----- Records for this exercise
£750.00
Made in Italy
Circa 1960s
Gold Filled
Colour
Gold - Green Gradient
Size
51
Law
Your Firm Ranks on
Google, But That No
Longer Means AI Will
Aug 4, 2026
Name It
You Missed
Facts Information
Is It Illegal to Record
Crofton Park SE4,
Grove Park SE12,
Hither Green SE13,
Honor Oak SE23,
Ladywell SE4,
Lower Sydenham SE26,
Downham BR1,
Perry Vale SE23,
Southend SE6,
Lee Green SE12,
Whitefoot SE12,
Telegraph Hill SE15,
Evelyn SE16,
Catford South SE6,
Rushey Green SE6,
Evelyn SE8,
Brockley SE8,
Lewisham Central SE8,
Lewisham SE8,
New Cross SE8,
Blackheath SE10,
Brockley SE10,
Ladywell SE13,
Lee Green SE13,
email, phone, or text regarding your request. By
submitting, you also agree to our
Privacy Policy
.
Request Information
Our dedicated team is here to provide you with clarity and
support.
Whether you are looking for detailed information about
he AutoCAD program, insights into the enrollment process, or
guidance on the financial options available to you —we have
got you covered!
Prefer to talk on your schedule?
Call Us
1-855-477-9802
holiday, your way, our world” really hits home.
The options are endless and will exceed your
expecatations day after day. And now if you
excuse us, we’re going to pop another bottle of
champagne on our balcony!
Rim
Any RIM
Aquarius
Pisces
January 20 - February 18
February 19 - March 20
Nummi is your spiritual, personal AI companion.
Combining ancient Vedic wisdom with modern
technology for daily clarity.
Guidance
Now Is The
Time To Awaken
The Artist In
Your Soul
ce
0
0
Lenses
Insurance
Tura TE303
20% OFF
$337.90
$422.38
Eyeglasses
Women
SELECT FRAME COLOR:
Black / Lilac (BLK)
----------
Exercise directions: Line count for the word "Green": please state how many lines of the records above contain it, and nothing else.

Output for this task: 5